Owning property is one of the great benefits of a free society, especially when one can generate income from that property by renting it out as a dwelling place or business location. However, like most things in life, there are challenges that come with property ownership and more specifically with the management of that property. Whether you, as the landlord, manage the property yourself or have hired a property manager, there are some challenges that every manager faces and some very practical ways to overcome them.
Maintenance is an on-going need in the world of property management, but the unexpected maintenance is never fun and can be quite costly. The best way to avoid these unexpected situations is to first, have a reserve account with substantial funds to cover these expenses. Basically, it's having an emergency fund, much like one you might have for your own personal budget. If you have cash reserves to cover unexpected maintenance that will ease a lot of the burden when these situations arise. Additionally, creating and implementing a preventative maintenance plan can go a long way in curtailing these emergencies. Obviously, you can't plan for or anticipate everything, that's why is called "unexpected" but having cash reserves dedicated to these repairs and being diligent with preventative maintenance can certainly help.

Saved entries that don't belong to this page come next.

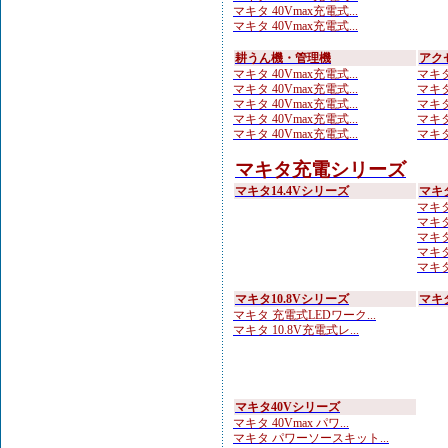
マキタ 40Vmax充電式...
マキタ 40Vmax充電式...
耕うん機・管理機
アク
マキタ 40Vmax充電式...
マキタ
マキタ 40Vmax充電式...
マキタ
マキタ 40Vmax充電式...
マキタ
マキタ 40Vmax充電式...
マキタ
マキタ 40Vmax充電式...
マキタ
マキタ充電シリーズ
マキタ14.4Vシリーズ
マキ
マキタ
マキタ
マキタ
マキタ 
マキタ
マキタ10.8Vシリーズ
マキ
マキタ 充電式LEDワーク...
マキタ 10.8V充電式レ...
マキタ40Vシリーズ
マキタ 40Vmax パワ...
マキタ パワーソースキット...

This is another challenge that is simply part of the job of property management. When you work with people, there will always be challenges especially when it comes to their dwelling places. It's always best, when dealing with tenants, to make sure they feel "heard" and that their complaints are not being ignored. Ignoring or brushing off tenant complaints will only cause the problem to escalate and in some cases, can bring about legal action. Realizing, as a property manager, that complaints come with the territory will be half the battle. The other half is devising a written plan on how you and your staff will handle these. Perhaps a plan could look something like this: first, try and resolve the complaint over the phone. If the complaint requires more action, have the tenant appear in person to fill out a formal complaint form. Often requiring this from tenants is a great way to discern if the issue is truly valid or just a nit-picky one. If it's truly important to the tenant, they will take the time come in and do the needed paper work.

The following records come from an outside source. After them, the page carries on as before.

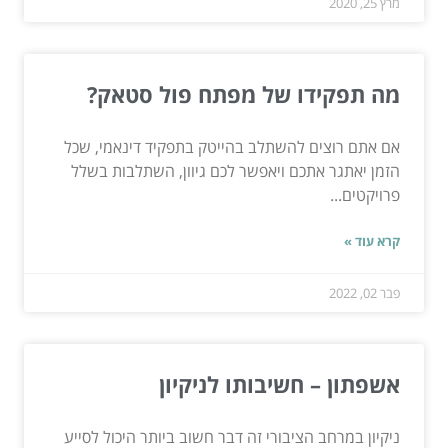
מרץ 25, 2020
מה תפקידו של מפתח פול סטאק?
אם אתם רוצים להשתלב בהייטק בתפקיד דינאמי, שכל
הזמן יאתגר אתכם ויאפשר לכם גיוון, השתלבות בשלל
פרויקטים...
קרא עוד »
פבר 02, 2022
אשפתון – חשיבותו לניקיון
ניקיון במרחב הציבורי זה דבר חשוב ביותר היכול לסייע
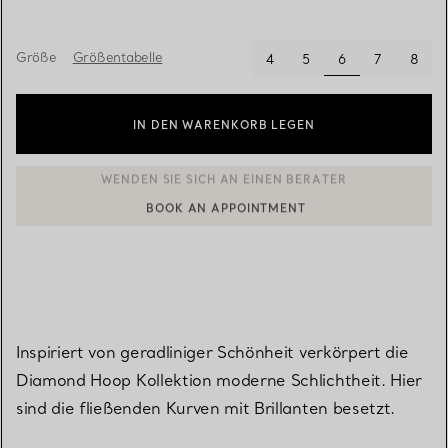
Größe
Größentabelle
ausgewählt
4
5
6
7
8
IN DEN WARENKORB LEGEN
BOOK AN APPOINTMENT
EINEN KUNDENBERATER KONTAKTIEREN ODER EINEN TERMI
Inspiriert von geradliniger Schönheit verkörpert die
Diamond Hoop Kollektion moderne Schlichtheit. Hier
sind die fließenden Kurven mit Brillanten besetzt.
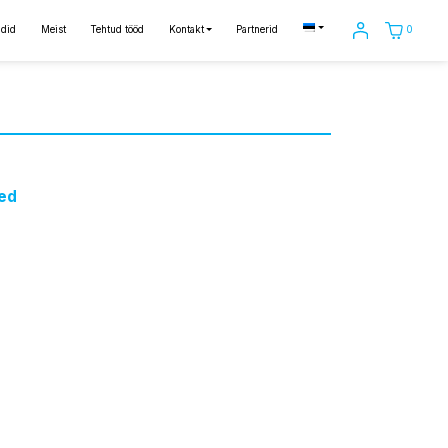
0
did
Meist
Tehtud tööd
Kontakt
Partnerid
ed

Collecting rent payments can be a HUGE headache for property managers. Late payments or non-payments happen and there may be times when a tenant has their own set of unexpected circumstances and just needs some grace. What a property manager DOES want to avoid is the habitually late or non-paying tenant. The tenant screening process, before they move in, will certainly be a help in determining what type of tenant they will be. However, having policies in place when dealing with late or non-payments is essential, but there are some other ways to motivate tenants to pay on time. An automatic debit deduction is one way to ensure the payments will come in on time. You can also offer a 5-10% reduction in the rental fee if they choose this option. Another great motivator is to offer a reduction of the rental fee after the first full year of their residency. These are great options that serve as positive motivation instead of just penalizing the tenant.
UGH!! Damage to the rental property is never a fun problem to deal with. Yes, accidents happen and a certain amount of property damage is expected over the course of time. But what does a property manager do if a tenant deliberately damages the property? Requiring them to pay is certainly an option, but let's face it, if someone deliberately damages something, they are likely not going to feel compelled to turn around and pay for those damages. This is why the screening process is so very important. Knowing the type of people to whom you are renting is the first step in avoiding this problem. However, some people, while not deliberately destructive, can just be careless and neglectful. In this case, coming to an agreement with the tenant regarding any damage or neglect may be the best option.
While this certainly does not cover all of the challenges that property managers face, these tend to be the BIGGEST challenges. What about you? What have you done as a property manager that has proven to work well when dealing with tenant challenges?